Logically these would be where the sculpture would be frequently touched. Since this is a fantasy, I use the gold high lights to direct your eyes thoughout the composition.
Shall we take a tour?
Look at the two slender branches hanging diagonally above. Those are pricked out with gold.
Do you notice the gold? No, but you notice their delicacy and the weight of the leaves.
Since this is the first sculpture you see from my garden gate, I wanted it to read from 70 feet away, so I want contrast. If you want more subtlety, push everything back with thin layers of glaze.
Notice too, how the blues keeps the browns from going flat.
With a very limited palatte you can get an amazing feeling of depth.

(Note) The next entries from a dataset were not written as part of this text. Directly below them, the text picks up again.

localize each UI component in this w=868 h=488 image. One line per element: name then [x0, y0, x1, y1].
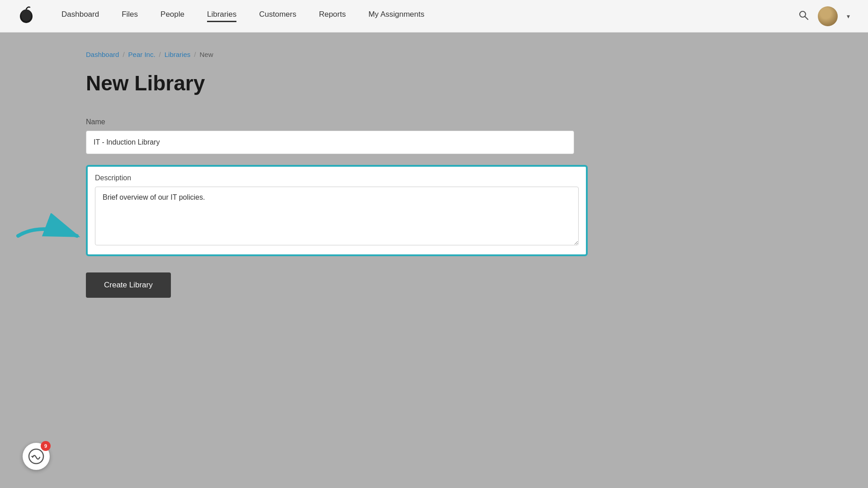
nav-libraries[interactable]: Libraries — [207, 10, 236, 22]
breadcrumb: Dashboard / Pear Inc. / Libraries / New — [86, 51, 782, 58]
page-content: Dashboard / Pear Inc. / Libraries / New … — [0, 33, 868, 316]
description-textarea[interactable]: Brief overview of our IT policies. — [95, 187, 579, 245]
name-label: Name — [86, 118, 782, 126]
bottom-widget[interactable]: 9 — [23, 443, 50, 470]
nav-files[interactable]: Files — [122, 10, 138, 22]
breadcrumb-pear-inc[interactable]: Pear Inc. — [128, 51, 156, 58]
navbar-right: ▾ — [798, 6, 850, 26]
breadcrumb-sep-3: / — [194, 51, 196, 58]
nav-dashboard[interactable]: Dashboard — [61, 10, 99, 22]
chevron-down-icon[interactable]: ▾ — [847, 13, 850, 20]
nav-reports[interactable]: Reports — [319, 10, 346, 22]
description-label: Description — [95, 174, 579, 182]
breadcrumb-sep-2: / — [159, 51, 161, 58]
nav-links: Dashboard Files People Libraries Custome… — [61, 10, 798, 22]
breadcrumb-libraries[interactable]: Libraries — [165, 51, 191, 58]
arrow-icon — [14, 213, 86, 258]
breadcrumb-new: New — [199, 51, 213, 58]
name-input[interactable] — [86, 131, 574, 154]
name-field-group: Name — [86, 118, 782, 154]
nav-people[interactable]: People — [160, 10, 184, 22]
svg-point-1 — [21, 9, 31, 21]
svg-line-3 — [805, 17, 808, 20]
logo[interactable] — [18, 5, 34, 27]
description-highlight-container: Description Brief overview of our IT pol… — [86, 165, 588, 256]
arrow-annotation — [14, 213, 86, 260]
search-icon[interactable] — [798, 9, 809, 23]
nav-my-assignments[interactable]: My Assignments — [368, 10, 425, 22]
create-library-button[interactable]: Create Library — [86, 272, 171, 298]
breadcrumb-dashboard[interactable]: Dashboard — [86, 51, 119, 58]
breadcrumb-sep-1: / — [123, 51, 124, 58]
notification-badge: 9 — [41, 441, 51, 451]
widget-icon — [28, 448, 44, 465]
avatar[interactable] — [818, 6, 838, 26]
navbar: Dashboard Files People Libraries Custome… — [0, 0, 868, 33]
page-title: New Library — [86, 71, 782, 95]
nav-customers[interactable]: Customers — [259, 10, 296, 22]
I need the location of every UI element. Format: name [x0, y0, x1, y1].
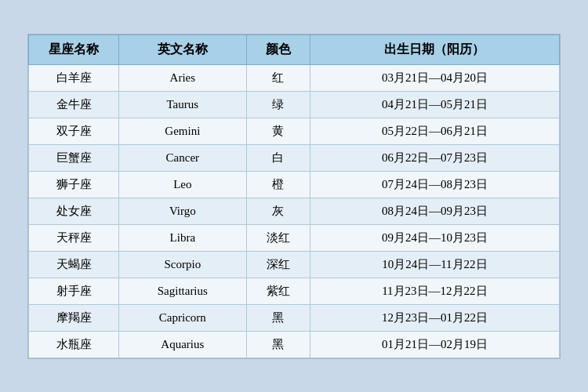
- table-row: 双子座Gemini黄05月22日—06月21日: [29, 118, 560, 144]
- cell-date: 07月24日—08月23日: [310, 171, 559, 198]
- zodiac-table-container: 星座名称 英文名称 颜色 出生日期（阳历） 白羊座Aries红03月21日—04…: [27, 34, 561, 359]
- table-row: 白羊座Aries红03月21日—04月20日: [29, 64, 560, 91]
- cell-color: 灰: [246, 198, 310, 224]
- cell-chinese: 处女座: [29, 198, 119, 224]
- cell-chinese: 天秤座: [29, 224, 119, 251]
- cell-color: 紫红: [246, 278, 310, 304]
- table-row: 天蝎座Scorpio深红10月24日—11月22日: [29, 251, 560, 278]
- cell-color: 橙: [246, 171, 310, 198]
- cell-date: 08月24日—09月23日: [310, 198, 559, 224]
- cell-date: 11月23日—12月22日: [310, 278, 559, 304]
- cell-color: 红: [246, 64, 310, 91]
- cell-date: 06月22日—07月23日: [310, 144, 559, 171]
- table-row: 金牛座Taurus绿04月21日—05月21日: [29, 91, 560, 118]
- cell-color: 绿: [246, 91, 310, 118]
- table-header-row: 星座名称 英文名称 颜色 出生日期（阳历）: [29, 34, 560, 64]
- header-chinese: 星座名称: [29, 34, 119, 64]
- cell-color: 深红: [246, 251, 310, 278]
- cell-chinese: 巨蟹座: [29, 144, 119, 171]
- table-row: 处女座Virgo灰08月24日—09月23日: [29, 198, 560, 224]
- cell-chinese: 狮子座: [29, 171, 119, 198]
- header-color: 颜色: [246, 34, 310, 64]
- cell-date: 03月21日—04月20日: [310, 64, 559, 91]
- table-row: 水瓶座Aquarius黑01月21日—02月19日: [29, 331, 560, 358]
- table-row: 射手座Sagittarius紫红11月23日—12月22日: [29, 278, 560, 304]
- cell-english: Scorpio: [119, 251, 246, 278]
- cell-english: Aries: [119, 64, 246, 91]
- table-row: 摩羯座Capricorn黑12月23日—01月22日: [29, 304, 560, 331]
- cell-color: 淡红: [246, 224, 310, 251]
- cell-english: Sagittarius: [119, 278, 246, 304]
- cell-english: Taurus: [119, 91, 246, 118]
- cell-chinese: 水瓶座: [29, 331, 119, 358]
- table-row: 天秤座Libra淡红09月24日—10月23日: [29, 224, 560, 251]
- cell-date: 05月22日—06月21日: [310, 118, 559, 144]
- table-row: 巨蟹座Cancer白06月22日—07月23日: [29, 144, 560, 171]
- header-english: 英文名称: [119, 34, 246, 64]
- cell-chinese: 射手座: [29, 278, 119, 304]
- cell-color: 黄: [246, 118, 310, 144]
- cell-chinese: 摩羯座: [29, 304, 119, 331]
- cell-date: 04月21日—05月21日: [310, 91, 559, 118]
- cell-date: 12月23日—01月22日: [310, 304, 559, 331]
- cell-color: 黑: [246, 304, 310, 331]
- cell-english: Virgo: [119, 198, 246, 224]
- cell-chinese: 双子座: [29, 118, 119, 144]
- cell-english: Capricorn: [119, 304, 246, 331]
- cell-chinese: 天蝎座: [29, 251, 119, 278]
- table-row: 狮子座Leo橙07月24日—08月23日: [29, 171, 560, 198]
- zodiac-table: 星座名称 英文名称 颜色 出生日期（阳历） 白羊座Aries红03月21日—04…: [28, 34, 560, 358]
- cell-date: 09月24日—10月23日: [310, 224, 559, 251]
- cell-english: Cancer: [119, 144, 246, 171]
- cell-english: Aquarius: [119, 331, 246, 358]
- cell-color: 白: [246, 144, 310, 171]
- cell-date: 10月24日—11月22日: [310, 251, 559, 278]
- cell-chinese: 白羊座: [29, 64, 119, 91]
- table-body: 白羊座Aries红03月21日—04月20日金牛座Taurus绿04月21日—0…: [29, 64, 560, 358]
- cell-color: 黑: [246, 331, 310, 358]
- cell-date: 01月21日—02月19日: [310, 331, 559, 358]
- header-date: 出生日期（阳历）: [310, 34, 559, 64]
- cell-english: Leo: [119, 171, 246, 198]
- cell-english: Gemini: [119, 118, 246, 144]
- cell-english: Libra: [119, 224, 246, 251]
- cell-chinese: 金牛座: [29, 91, 119, 118]
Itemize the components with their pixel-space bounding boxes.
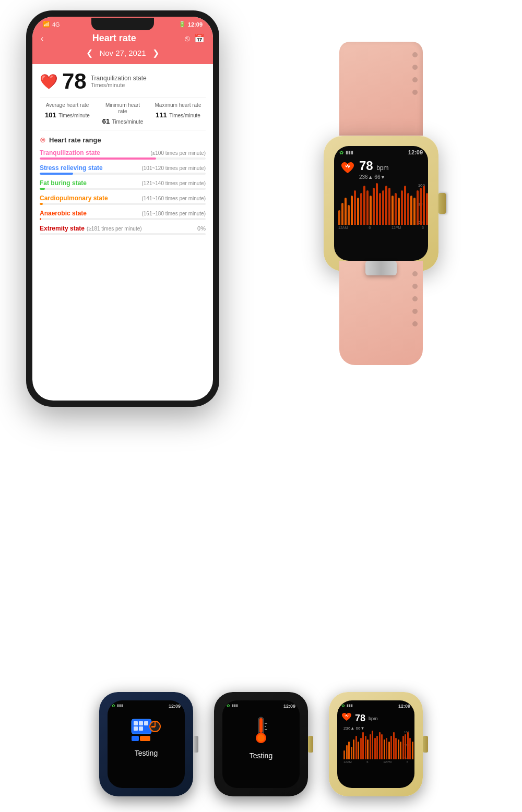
chart-bar: [426, 193, 428, 225]
chart-bar: [366, 190, 369, 225]
sw-chart-bar: [379, 732, 381, 759]
sw-status-3: ✿ ▮▮▮ 12:09: [337, 700, 414, 710]
sw-hr-row: 78 bpm: [341, 712, 410, 725]
stat-avg-value: 101 Times/minute: [40, 110, 95, 119]
ws-hr-unit: bpm: [376, 164, 388, 172]
svg-rect-4: [139, 726, 143, 731]
stat-avg: Average heart rate 101 Times/minute: [40, 102, 95, 126]
sw-screen-2: ✿ ▮▮▮ 12:09: [222, 700, 300, 788]
time-label-12pm: 12PM: [392, 226, 401, 229]
sw-screen-3: ✿ ▮▮▮ 12:09 78 bpm: [337, 700, 414, 788]
sw-time-12pm: 12PM: [383, 760, 392, 763]
range-item-3: Fat buring state (121~140 times per minu…: [40, 179, 206, 190]
date-row: ❮ Nov 27, 2021 ❯: [41, 48, 205, 58]
battery-icon: 🔋: [179, 21, 186, 28]
range-icon: ⊜: [40, 136, 46, 144]
stat-max-label: Maximum heart rate: [150, 102, 206, 108]
ws-chart-bars: [338, 183, 424, 225]
watch-body: ✿ ▮▮▮ 12:09 78: [324, 136, 438, 271]
page-title: Heart rate: [43, 33, 185, 44]
chart-bar: [351, 196, 353, 225]
chart-bar: [370, 196, 372, 225]
hr-summary: ❤️ 78 Tranquilization state Times/minute: [40, 70, 206, 92]
svg-rect-1: [134, 721, 138, 725]
hr-current-value: 78: [62, 70, 87, 92]
bottom-section: ✿ ▮▮▮ 12:09: [0, 692, 522, 796]
chart-bar: [413, 198, 416, 225]
sw-crown-3: [423, 736, 428, 753]
range-name-6: Extremity state: [40, 225, 85, 232]
range-name-5: Anaerobic state: [40, 210, 87, 217]
status-left: 📶 4G: [43, 21, 60, 28]
sw-chart-bar: [367, 740, 369, 759]
range-name-1: Tranquilization state: [40, 149, 100, 156]
sw-crown-2: [308, 736, 313, 753]
chart-bar: [388, 188, 390, 225]
sw-wifi-3: ✿: [341, 704, 345, 709]
watch-hr-display: ✿ ▮▮▮ 12:09 78 bpm: [329, 692, 423, 796]
band-hole: [412, 309, 418, 314]
watch-clasp: [365, 261, 397, 275]
range-bar-bg-3: [40, 188, 206, 190]
sw-chart-bar: [353, 740, 354, 759]
sw-chart-bar: [384, 740, 385, 759]
ws-hr-info: 78 bpm 236▲ 66▼: [359, 159, 389, 180]
range-bar-fill-3: [40, 188, 45, 190]
phone-outer: 📶 4G 🔋 12:09 ‹ Heart rate ⎋ 📅: [26, 10, 219, 407]
range-title: Heart rate range: [49, 136, 101, 144]
sw-content-2: Testing: [222, 710, 300, 762]
stat-avg-label: Average heart rate: [40, 102, 95, 108]
sw-chart-bar: [398, 740, 399, 759]
sw-bp-icon: [130, 715, 162, 746]
share-icon[interactable]: ⎋: [185, 34, 190, 43]
range-bar-fill-1: [40, 157, 156, 160]
sw-chart-bar: [395, 738, 397, 759]
range-desc-1: (≤100 times per minute): [150, 150, 206, 156]
sw-body-3: ✿ ▮▮▮ 12:09 78 bpm: [329, 692, 423, 796]
ws-battery-icon: ▮▮▮: [346, 150, 353, 155]
chart-bar: [354, 190, 356, 225]
svg-rect-9: [132, 736, 139, 741]
range-name-4: Cardiopulmonary state: [40, 195, 108, 202]
watch-crown: [438, 193, 446, 214]
watch-testing-temp: ✿ ▮▮▮ 12:09: [214, 692, 308, 796]
sw-chart-bar: [365, 736, 366, 759]
sw-status-1: ✿ ▮▮▮ 12:09: [108, 700, 185, 710]
chart-bar: [385, 186, 387, 225]
ws-status-bar: ✿ ▮▮▮ 12:09: [334, 146, 428, 156]
sw-chart-bar: [402, 736, 404, 759]
chart-bar: [398, 198, 400, 225]
sw-time-3: 12:09: [398, 704, 410, 709]
sw-time-2: 12:09: [283, 704, 295, 709]
prev-date-button[interactable]: ❮: [86, 48, 93, 58]
sw-body-2: ✿ ▮▮▮ 12:09: [214, 692, 308, 796]
sw-chart-bar: [351, 747, 352, 759]
chart-bar: [376, 183, 378, 225]
range-desc-5: (161~180 times per minute): [141, 211, 206, 216]
ws-hr-section: 78 bpm 236▲ 66▼: [334, 156, 428, 182]
band-hole: [412, 52, 418, 57]
watch-clasp-wrapper: [339, 261, 423, 275]
stat-min: Minimum heartrate 61 Times/minute: [95, 102, 150, 126]
hr-state: Tranquilization state: [91, 75, 147, 82]
hr-unit: Times/minute: [91, 82, 147, 88]
chart-bar: [410, 196, 412, 225]
phone-content: ❤️ 78 Tranquilization state Times/minute…: [32, 64, 213, 246]
time-label-6: 6: [369, 226, 371, 229]
sw-chart-bar: [381, 734, 383, 759]
stat-min-label: Minimum heartrate: [95, 102, 150, 115]
chart-bar: [404, 186, 406, 225]
sw-time-6a: 6: [366, 760, 368, 763]
band-hole: [412, 271, 418, 276]
main-watch: ✿ ▮▮▮ 12:09 78: [271, 42, 491, 407]
sw-body-1: ✿ ▮▮▮ 12:09: [99, 692, 193, 796]
sw-chart-bar: [393, 732, 395, 759]
time-label-12am: 12AM: [338, 226, 348, 229]
sw-time-1: 12:09: [169, 704, 181, 709]
sw-chart-bar: [355, 736, 357, 759]
sw-chart-bar: [348, 742, 350, 759]
calendar-icon[interactable]: 📅: [194, 33, 205, 43]
watch-screen: ✿ ▮▮▮ 12:09 78: [334, 146, 428, 261]
range-item-5: Anaerobic state (161~180 times per minut…: [40, 210, 206, 220]
next-date-button[interactable]: ❯: [152, 48, 159, 58]
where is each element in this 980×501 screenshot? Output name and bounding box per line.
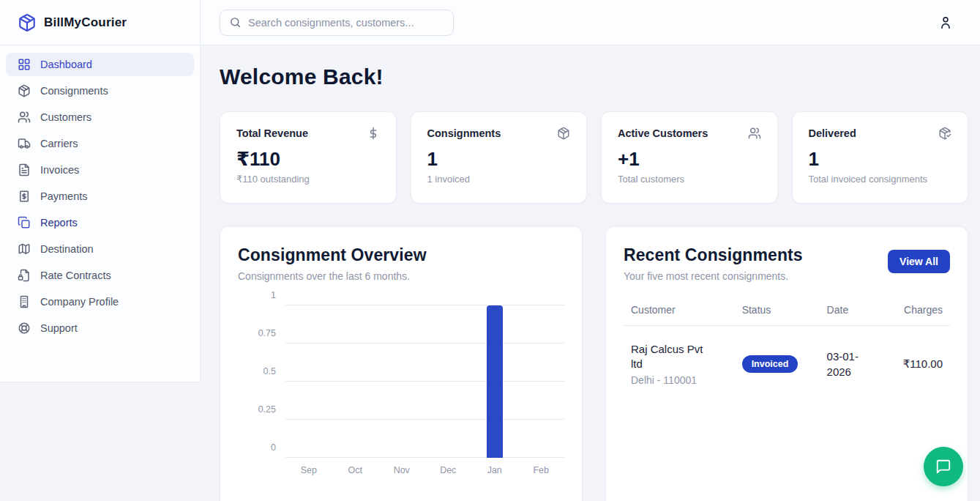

These blossoms, above, are the big finale as this sculpture reads right to left. It's where your eyes wind up. The blue drips are the most vivid right here.....
..........Where they lead your eyes to explore the ground, the suggestion of gravel, the fallen leaves.
At the far right, the first blossom to fall tells of time passing.
The plant that inspired this art was an enormous 70 + year old King George rhododendron. I took elements from it, like this torn and slowly healing branch to base the composition and contrast with the enormous fragrant spring blossoms.
In addition to being a tribute portrait of a great plant, this entire sculpture is playing games with relief depth and flatness, figure and ground, realism and abstraction. The paint, ooops, "patina" is just one more tool to help that illusion.
Until you can afford to cast your work in bronze, learn how to create a beautiful, beleiveable
It's what I'm doing.
1 comment:
Nice work and a very well explained process. I used to work with copper sulfate dissolved in water over the concrete, this works itself making stains green, light blue and black similar to the cooper/bronze rust. you need more time and can hardly control the process and that is part of its charm.